In The Cards: 1982 Edmonton Trappers


It was just their second year of existence and the Edmonton Trappers needed an encore that represented more than just a coming out party.

The 1981 season confirmed that the Trappers belonged in Alberta’s capital city. The follow-up campaign offered up the team’s first superstar player.

Outfielder Ron Kittle of Gary, Indiana gave fans a great reason to come to John Ducey Park. Kittle, who began his professional playing career with the Lethbridge Dodgers, delivered 50 home runs, 121 runs, 144 runs batted in (RBI) and a .345 batting average for the Trappers. He was an easy choice as the most-valuable player in the Pacific Coast League in 1982, and the outstanding Triple-A outing set the table for Kittle’s American League (AL) Rookie of the Year season in 1983.

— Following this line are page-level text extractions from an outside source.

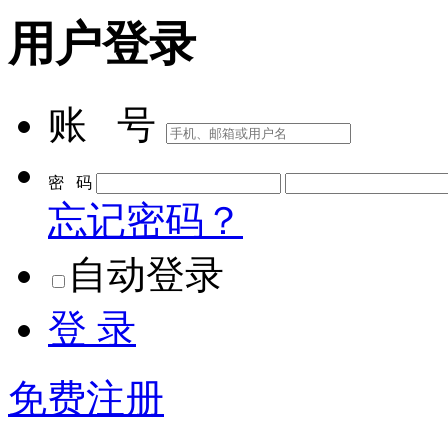
用户登录
账 号
密 码
忘记密码？
自动登录
登 录
免费注册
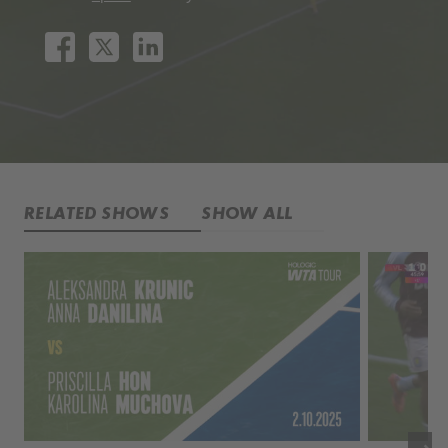
RELATED SHOWS
SHOW ALL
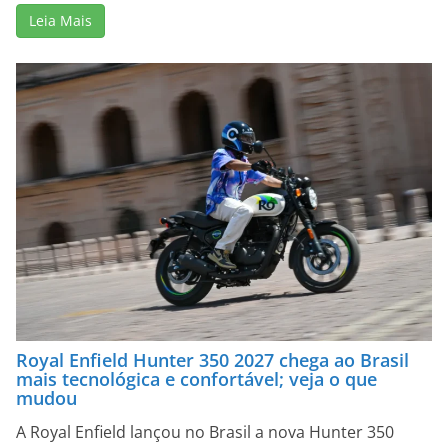
Leia Mais
Royal Enfield Hunter 350 2027 chega ao Brasil
mais tecnológica e confortável; veja o que
mudou
A Royal Enfield lançou no Brasil a nova Hunter 350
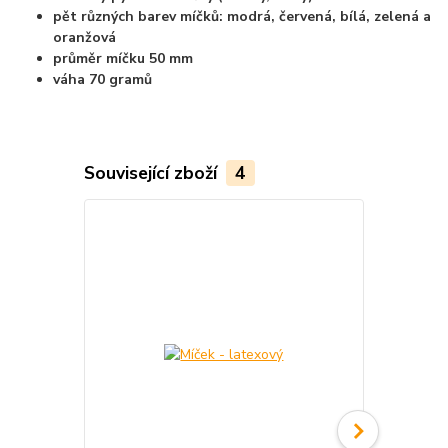
pět různých barev míčků: modrá, červená, bílá, zelená a
oranžová
průměr míčku 50 mm
váha 70 gramů
Související zboží
4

While Kittle led the offence, the supporting cast around him included future Major League Baseball (MLB) players on the mound and around the horn.

The Trappers were still a losing team, but they made improvements on the field and at the turnstiles. They went 70-74 and welcomed 233,044 fans to the ballpark, good for an average attendance of more than 3,200 per game.

This 25-card set also gave collectors something to celebrate about the Chicago White Sox affiliate. The posed photos, centred in a white border with an easy-to-read font for the names, gave the cards a classic look on the front. The back of each card also had a simple but pleasant look that offered up enough statistical and biographical information to give fans some baseball trivia about each player. The only thing missing from each cardboard cutout was that classic Trapper logo that looked so sharp.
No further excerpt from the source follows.